Sayın Nebati orada, şakalaşmaya devam ediyor ve ‘enflasyonun niçin yükseldiğini yabancıların anlayamayacağı bir kültürel sebepten olduğunu’ söylemiş. Diyormuş ki ‘Türkiye’deki bazı kültürel durumlar var o yüzden siz bu enflasyonun niçin arttığını bilemezsiniz, sizin anlayamayacağınız kültürel sebeplerden yükseliyor.’ Hoş bununla ilgili ‘yok demedik’ dediler.
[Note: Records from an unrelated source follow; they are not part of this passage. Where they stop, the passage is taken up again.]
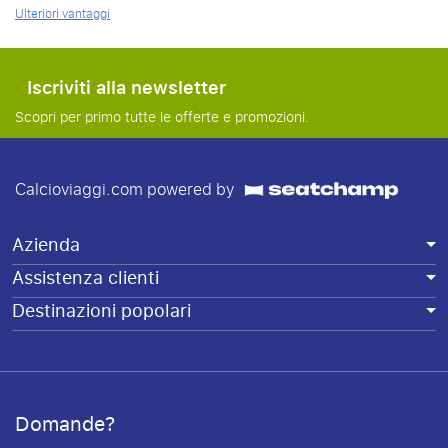
Ulteriori vantaggi
Iscriviti alla newsletter
Scopri per primo tutte le offerte e promozioni.
Calcioviaggi.com powered by
Azienda
Assistenza clienti
Destinazioni popolari
Domande?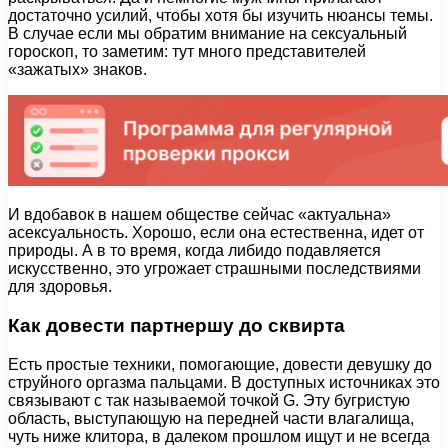
достаточно усилий, чтобы хотя бы изучить нюансы темы.
В случае если мы обратим внимание на сексуальный
гороскоп, то заметим: тут много представителей
«зажатых» знаков.
И вдобавок в нашем обществе сейчас «актуальна»
асексуальность. Хорошо, если она естественна, идет от
природы. А в то время, когда либидо подавляется
искусственно, это угрожает страшными последствиями
для здоровья.
Как довести партнершу до сквирта
Есть простые техники, помогающие, довести девушку до
струйного оргазма пальцами. В доступных источниках это
связывают с так называемой точкой G. Эту бугристую
область, выступающую на передней части влагалища,
чуть ниже клитора, в далеком прошлом ищут и не всегда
Ama haberi geçen haber ajansı haberini geri çekmedi. Dünyanın ekonomi alanındaki ekonomi ajansı, haberinin arkasında duruyor. Twitter’da Nebati’nin bu ifadeleri çalkalandıkça ‘yok öyle bir şey’ diye yalandan bir yalanlama yapıyorlar. Ne kastettiğini kimse anlamamış, ama bizim anladığımızı diyorsa… Dönüp de vatandaşı suçlamaya başladı ki, bu sadece onların kültüründe var. Sadece kendi kusurlarını esnafa, vatandaşa yüklemek onların kültürlerinde var. ‘Aslında enflasyon yükselmeyecek, esnaf fırsatçı’ diyor. ‘Aslında enflasyon yükselmeyecek, bizimkiler kendiliklerinden zam yapıyor ve bu bizim kültürel kodlarımızda var’ diyor. Bu cümleyi tamamen reddediyoruz. ‘Gittik orada Türkiye modelini anlattık’ diyor. Hangi Türkiye modeli? Fahrettin Altun’un dün gevelediğini mi söylediniz, milletvekillerinizin bütçe başlarken sunumda dinlediğini mi söylediniz, bütçe başlarken komisyonda söylediğini mi söylediniz, Genel Kurul aşamasında söylediğini mi söylediniz? Üçü birbirine taban tabana zıt. Ülkemizi de zor duruma düşüren, deli saçması modellerdir. Dolar çıkarken ‘bilerek çıkartıyoruz’, düşünce ‘belini kırdık’ diyorlar.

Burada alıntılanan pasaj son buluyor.